- **WORK TO COMPLETE**: Filter the entries below down to the lines that hold "adrenal".

(Records excerpted from a collection)
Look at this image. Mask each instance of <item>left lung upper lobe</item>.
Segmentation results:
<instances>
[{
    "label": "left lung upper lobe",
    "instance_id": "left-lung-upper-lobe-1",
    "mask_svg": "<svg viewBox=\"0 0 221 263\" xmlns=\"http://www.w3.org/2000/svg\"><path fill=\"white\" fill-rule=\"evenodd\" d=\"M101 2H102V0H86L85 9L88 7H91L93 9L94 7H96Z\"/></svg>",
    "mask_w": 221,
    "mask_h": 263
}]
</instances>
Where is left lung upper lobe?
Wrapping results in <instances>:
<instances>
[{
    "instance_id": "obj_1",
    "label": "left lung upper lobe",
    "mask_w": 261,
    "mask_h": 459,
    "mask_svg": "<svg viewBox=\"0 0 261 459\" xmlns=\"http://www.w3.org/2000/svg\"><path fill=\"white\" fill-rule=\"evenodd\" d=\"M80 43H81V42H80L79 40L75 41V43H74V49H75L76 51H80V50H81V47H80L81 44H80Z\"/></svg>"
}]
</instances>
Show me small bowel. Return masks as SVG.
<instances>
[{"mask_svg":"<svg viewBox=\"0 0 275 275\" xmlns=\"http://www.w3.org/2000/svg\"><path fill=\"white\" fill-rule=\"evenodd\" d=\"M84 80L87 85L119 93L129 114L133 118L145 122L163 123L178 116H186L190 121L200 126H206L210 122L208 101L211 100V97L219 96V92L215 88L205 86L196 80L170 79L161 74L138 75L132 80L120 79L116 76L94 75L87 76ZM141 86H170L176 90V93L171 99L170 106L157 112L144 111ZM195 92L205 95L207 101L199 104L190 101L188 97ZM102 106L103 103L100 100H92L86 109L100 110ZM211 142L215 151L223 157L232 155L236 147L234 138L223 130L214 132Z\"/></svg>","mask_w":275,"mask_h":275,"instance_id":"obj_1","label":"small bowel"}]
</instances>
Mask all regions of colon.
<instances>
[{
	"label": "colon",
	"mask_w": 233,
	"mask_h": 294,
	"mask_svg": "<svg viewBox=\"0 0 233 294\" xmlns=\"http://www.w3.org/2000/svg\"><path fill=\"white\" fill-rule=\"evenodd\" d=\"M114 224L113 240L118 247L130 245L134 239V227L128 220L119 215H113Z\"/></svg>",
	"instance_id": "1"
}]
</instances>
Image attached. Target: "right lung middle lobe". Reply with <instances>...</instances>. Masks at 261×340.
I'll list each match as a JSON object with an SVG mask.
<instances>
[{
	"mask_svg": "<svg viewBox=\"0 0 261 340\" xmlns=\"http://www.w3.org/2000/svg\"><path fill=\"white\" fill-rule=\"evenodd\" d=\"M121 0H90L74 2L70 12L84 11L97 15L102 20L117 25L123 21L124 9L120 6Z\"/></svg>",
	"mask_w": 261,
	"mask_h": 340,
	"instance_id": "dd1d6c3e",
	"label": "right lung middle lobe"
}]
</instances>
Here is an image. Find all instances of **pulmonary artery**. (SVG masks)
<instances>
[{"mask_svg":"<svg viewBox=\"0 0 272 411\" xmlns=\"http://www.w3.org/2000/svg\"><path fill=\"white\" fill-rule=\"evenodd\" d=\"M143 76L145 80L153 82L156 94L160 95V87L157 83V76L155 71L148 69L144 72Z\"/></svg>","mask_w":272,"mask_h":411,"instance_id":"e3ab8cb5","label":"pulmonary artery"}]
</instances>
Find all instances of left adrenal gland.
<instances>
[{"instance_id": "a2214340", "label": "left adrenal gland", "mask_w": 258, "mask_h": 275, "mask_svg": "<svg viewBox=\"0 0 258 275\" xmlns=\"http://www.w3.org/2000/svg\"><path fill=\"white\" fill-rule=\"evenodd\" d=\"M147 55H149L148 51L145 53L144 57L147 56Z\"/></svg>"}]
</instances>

- **RESPONSE**:
Find all instances of left adrenal gland.
[{"instance_id": "a2214340", "label": "left adrenal gland", "mask_w": 258, "mask_h": 275, "mask_svg": "<svg viewBox=\"0 0 258 275\" xmlns=\"http://www.w3.org/2000/svg\"><path fill=\"white\" fill-rule=\"evenodd\" d=\"M147 55H149L148 51L145 53L144 57L147 56Z\"/></svg>"}]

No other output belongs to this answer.